This release contains many new features! Of particular note:
* sourmash now estimates and outputs average nucleotide identity (ANI) based on k-mer measures;
* `sourmash sketch translate` is no longer unusably slow;
* we provide Mac OS 'arm64' wheels for the new M1 Macs;
* we've added a number of support features for managing large collections of signatures and building very large databases;
* and we've added support for SQLite databases that can be used for storing and searching signatures and doing Kraken-style LCA analysis of genomes and metagenomes.

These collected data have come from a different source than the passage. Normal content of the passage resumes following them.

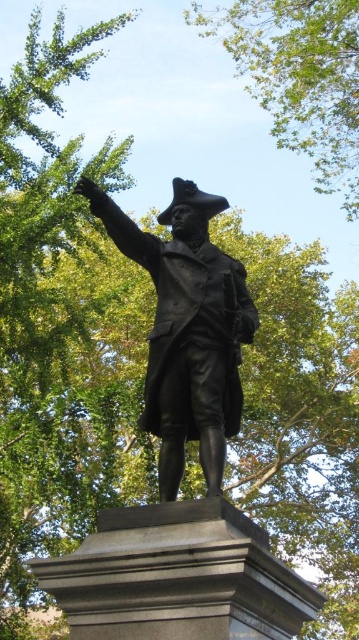 Between bronze statue at center and green leafy tree at upper center, which one has more height?

Standing taller between the two is green leafy tree at upper center.

Which is more to the right, bronze statue at center or green leafy tree at upper center?

green leafy tree at upper center is more to the right.

Identify the location of bronze statue at center. Image resolution: width=359 pixels, height=640 pixels. (187, 332). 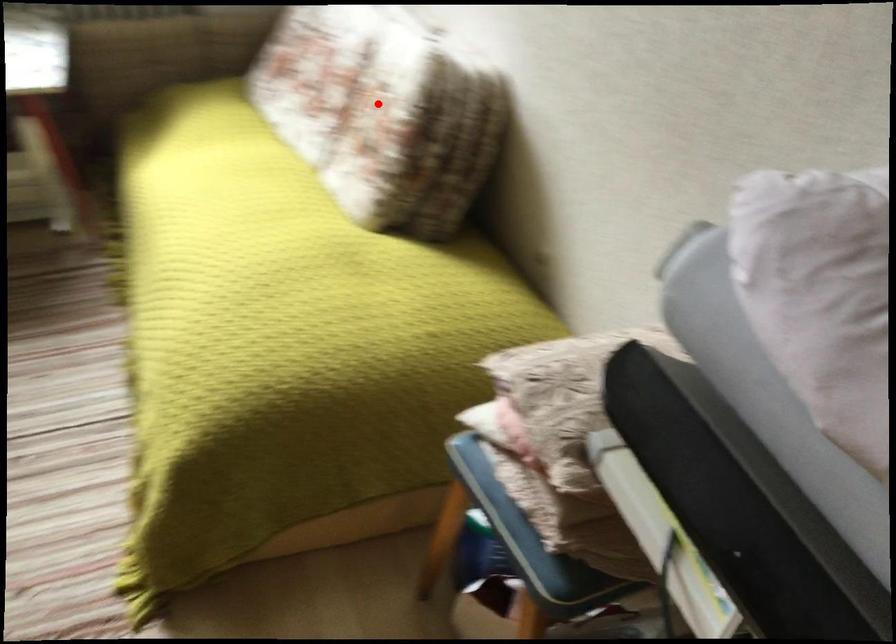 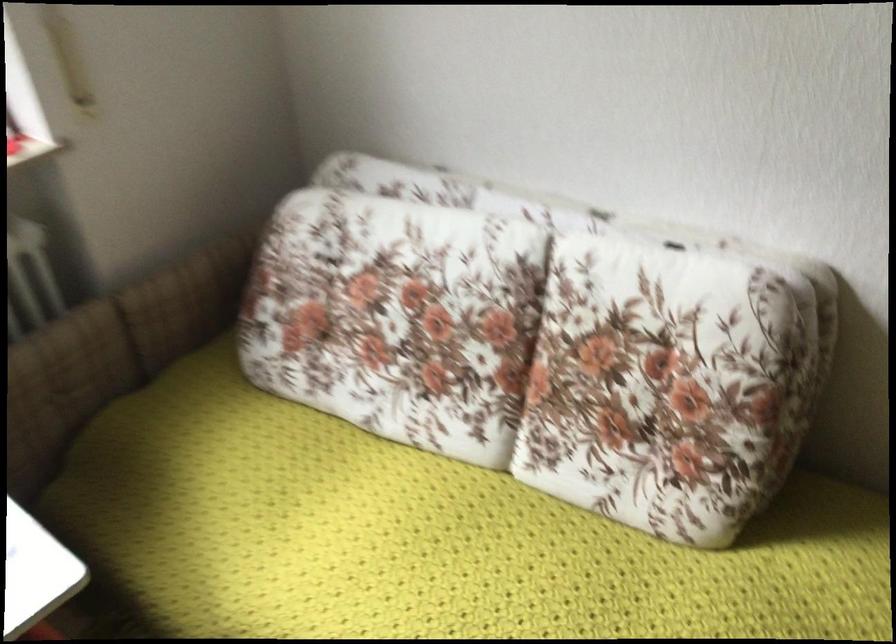 The point at the highlighted location is marked in the first image. Where is the corresponding point in the second image?

(650, 359) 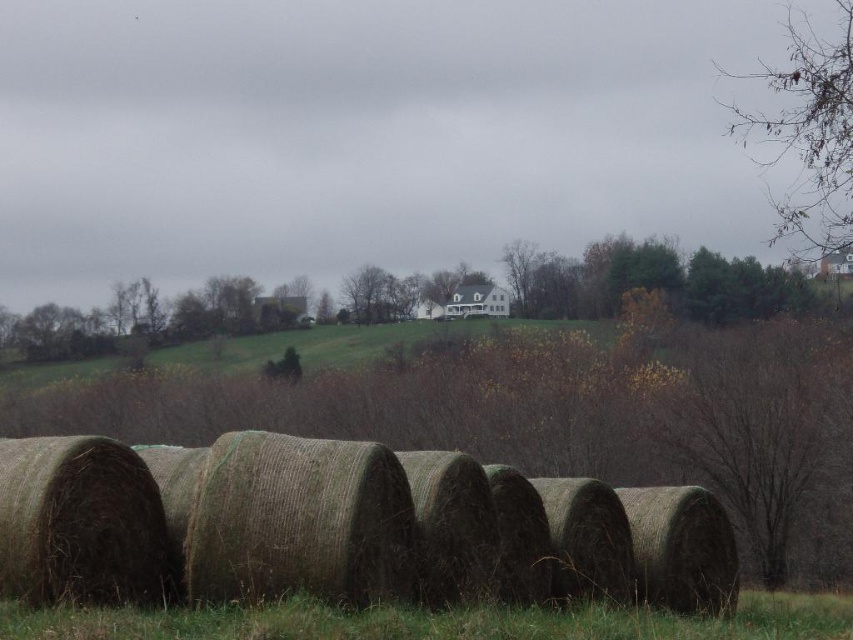 You are a farmer who needs to transport both the green straw bales at center and the green grass at lower center using a truck with a 2.5 meter width limit. Based on their widths, which item can fit through the truck without needing to be moved or adjusted?

The green straw bales at center has a lesser width compared to green grass at lower center. Since the truck has a 2.5 meter width limit, the green straw bales at center can fit through the truck without needing to be moved or adjusted, but the green grass at lower center may not fit due to its wider width.

You are standing at the bottom of the hill and see the green straw bales at center and the green grass at lower center. Which object is higher in elevation?

The green straw bales at center are higher in elevation than the green grass at lower center because the description states that the green straw bales at center is above green grass at lower center. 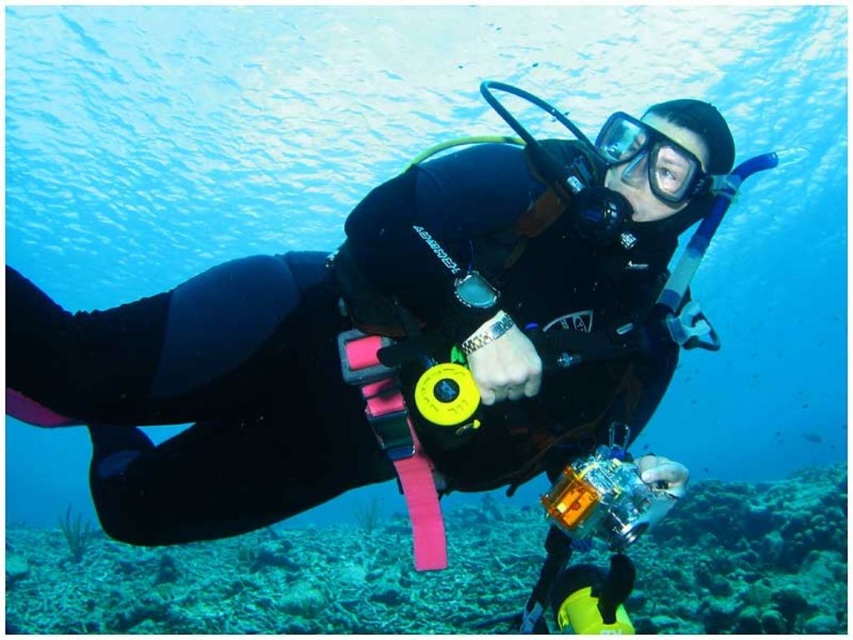 Is the position of transparent blue water at center less distant than that of rough coral reef at lower center?

Yes.

How much distance is there between transparent blue water at center and rough coral reef at lower center?

7.42 meters

The height and width of the screenshot is (640, 853). In order to click on transparent blue water at center in this screenshot , I will do `click(430, 145)`.

At what (x,y) coordinates should I click in order to perform the action: click on transparent blue water at center. Please return your answer as a coordinate pair (x, y). The width and height of the screenshot is (853, 640). Looking at the image, I should click on (430, 145).

Is rough coral reef at lower center closer to the viewer compared to transparent rubber goggles at center?

That is False.

Looking at this image, can you confirm if rough coral reef at lower center is positioned above transparent rubber goggles at center?

Incorrect, rough coral reef at lower center is not positioned above transparent rubber goggles at center.

Is point (350, 576) farther from viewer compared to point (682, 204)?

Yes, it is.

Identify the location of rough coral reef at lower center. Image resolution: width=853 pixels, height=640 pixels. (277, 580).

Is point (718, 429) positioned in front of point (654, 182)?

That is False.

Does transparent blue water at center have a lesser width compared to transparent rubber goggles at center?

In fact, transparent blue water at center might be wider than transparent rubber goggles at center.

Where is `transparent blue water at center`? This screenshot has height=640, width=853. transparent blue water at center is located at coordinates (430, 145). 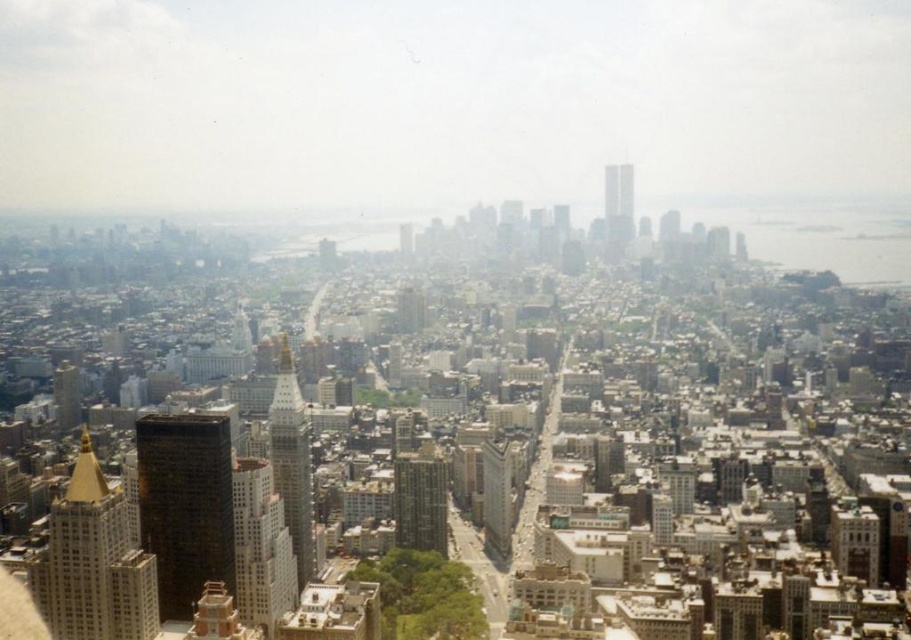 Can you confirm if white marble skyscraper at center is positioned to the right of white glass skyscraper at center?

In fact, white marble skyscraper at center is to the left of white glass skyscraper at center.

Is white marble skyscraper at center positioned at the back of white glass skyscraper at center?

Yes, white marble skyscraper at center is behind white glass skyscraper at center.

This screenshot has width=911, height=640. I want to click on white marble skyscraper at center, so click(260, 547).

The image size is (911, 640). What are the coordinates of `white marble skyscraper at center` in the screenshot? It's located at (260, 547).

Is the position of white marble skyscraper at center less distant than that of smooth glass skyscraper at center?

No, white marble skyscraper at center is further to the viewer.

From the picture: Who is more distant from viewer, (259, 529) or (628, 176)?

The point (259, 529) is more distant.

Who is more distant from viewer, (236,500) or (610,166)?

Positioned behind is point (236,500).

Where is `white marble skyscraper at center`? This screenshot has height=640, width=911. white marble skyscraper at center is located at coordinates (260, 547).

Does dark brown glass skyscraper at lower left have a smaller size compared to goldmaterial/texturetower at center?

Actually, dark brown glass skyscraper at lower left might be larger than goldmaterial/texturetower at center.

How far apart are dark brown glass skyscraper at lower left and goldmaterial/texturetower at center?

dark brown glass skyscraper at lower left and goldmaterial/texturetower at center are 219.94 feet apart from each other.

Is point (228, 428) more distant than point (288, 500)?

Yes, point (228, 428) is behind point (288, 500).

This screenshot has height=640, width=911. I want to click on dark brown glass skyscraper at lower left, so click(185, 506). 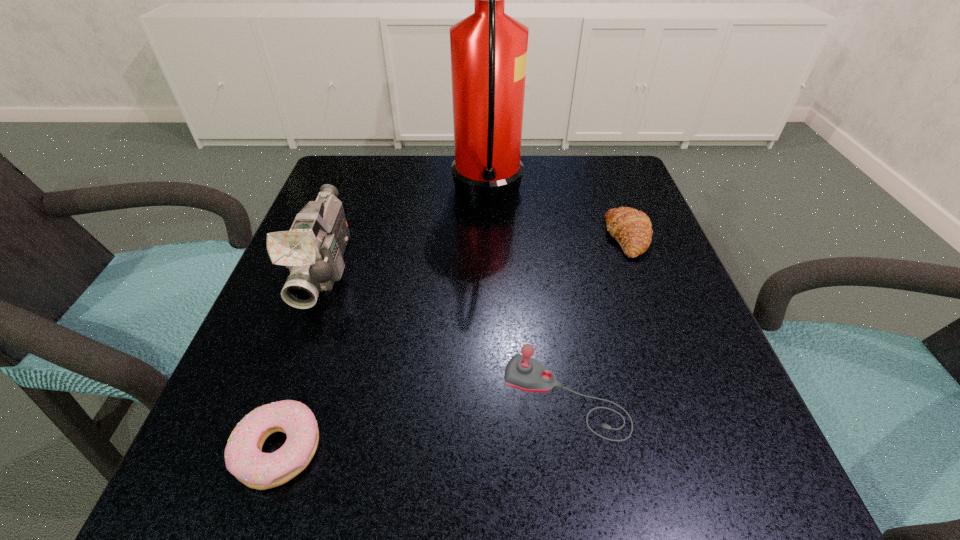 Find the location of a particular element. The width and height of the screenshot is (960, 540). vacant space in between the joystick and the shortest object is located at coordinates (421, 423).

This screenshot has height=540, width=960. Find the location of `vacant space that is in between the second tallest object and the shortest object`. vacant space that is in between the second tallest object and the shortest object is located at coordinates (302, 359).

The image size is (960, 540). In order to click on unoccupied position between the shortest object and the third shortest object in this screenshot , I will do `click(421, 423)`.

At what (x,y) coordinates should I click in order to perform the action: click on vacant area that lies between the tallest object and the doughnut. Please return your answer as a coordinate pair (x, y). The height and width of the screenshot is (540, 960). Looking at the image, I should click on (383, 323).

Where is `vacant point located between the shortest object and the joystick`? This screenshot has height=540, width=960. vacant point located between the shortest object and the joystick is located at coordinates (421, 423).

Identify the location of vacant region between the third shortest object and the fire extinguisher. This screenshot has width=960, height=540. (526, 298).

Locate which object is the second closest to the second tallest object. Please provide its 2D coordinates. Your answer should be formatted as a tuple, i.e. [(x, y)], where the tuple contains the x and y coordinates of a point satisfying the conditions above.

In addition, we have built updated Genbank genome databases (with contents from March 2022) as well as GTDB R07-RS207 databases; see [the prepared databases page](https://sourmash.readthedocs.io/en/latest/databases.html). We've also made some benchmarks available for these databases, so you can get some idea of the necessary computational resources for your searches.
Last but by no means least, we have begun providing a number of examples and recipes for using sourmash - see the new [sourmash examples](https://sourmash-bio.github.io/sourmash-examples/) Web site!
---
Major new features:
* add ANI output to search, prefetch, and gather (1934, 1952, 1955, 1966, 1967, 2011, 2031, 2032)
* new GTDB and Genbank database releases (2013, 2038)
* provide macos arm64 wheels (1935)
* support for SQLite databases (1808)
* implement `sourmash sketch fromfile` (1884, 1885, 1886, 2009)
* add `sourmash sig check` for comparing picklists and databases (1907, 1915, 1917)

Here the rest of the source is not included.